*** Given information ***

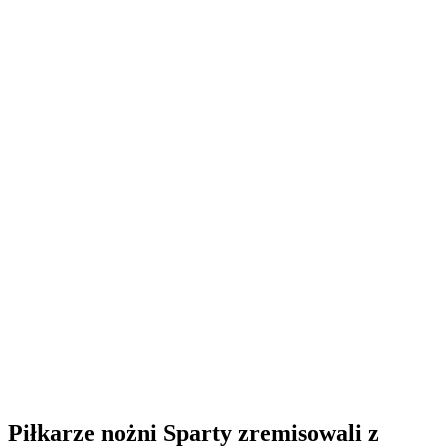
Piłkarze nożni Sparty zremisowali z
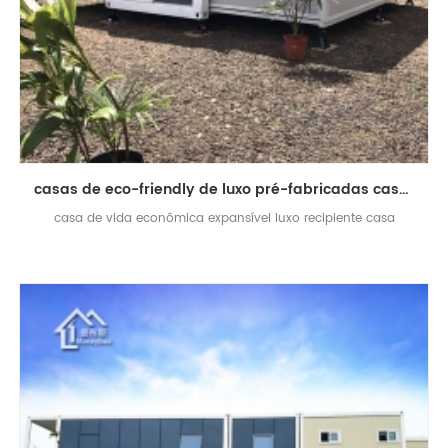
casas de eco-friendly de luxo pré-fabricadas casas de contêineres de abrigo expansível
casa de vida econômica expansível luxo recipiente casa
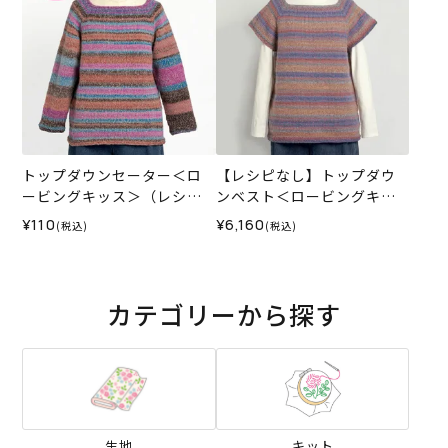
トップダウンセーター＜ロ
【レシピなし】トップダウ
ービングキッス＞（レシ
ンベスト＜ロービングキッ
ピ）
ス58P＞（編み物 材料セッ
¥110
¥6,160
(税込)
(税込)
ト）
カテゴリーから探す
生地
キット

***

Set all of the records down once more, letter for letter, with the images removed.

### Answer box
Piłkarze nożni Sparty zremisowali z
casas de eco-friendly de luxo pré-fabricadas casas de contêineres de abrigo expansível
casa de vida econômica expansível luxo recipiente casa
トップダウンセーター＜ロ
【レシピなし】トップダウ
ービングキッス＞（レシ
ンベスト＜ロービングキッ
ピ）
ス58P＞（編み物 材料セッ
¥110
¥6,160
(税込)
(税込)
ト）
カテゴリーから探す
生地
キット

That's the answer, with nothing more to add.